● **Action item**: Exact copies of all the lines below are needed, without the pictures.

►

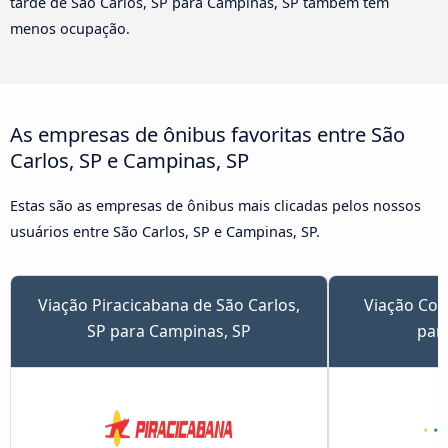
tarde de São Carlos, SP para Campinas, SP também têm
menos ocupação.
As empresas de ônibus favoritas entre São
Carlos, SP e Campinas, SP
Estas são as empresas de ônibus mais clicadas pelos nossos
usuários entre São Carlos, SP e Campinas, SP.
Viação Piracicabana de São Carlos,
Viação Com
SP para Campinas, SP
par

◄

● **Task answer**:
tarde de São Carlos, SP para Campinas, SP também têm
menos ocupação.
As empresas de ônibus favoritas entre São
Carlos, SP e Campinas, SP
Estas são as empresas de ônibus mais clicadas pelos nossos
usuários entre São Carlos, SP e Campinas, SP.
Viação Piracicabana de São Carlos,
Viação Com
SP para Campinas, SP
par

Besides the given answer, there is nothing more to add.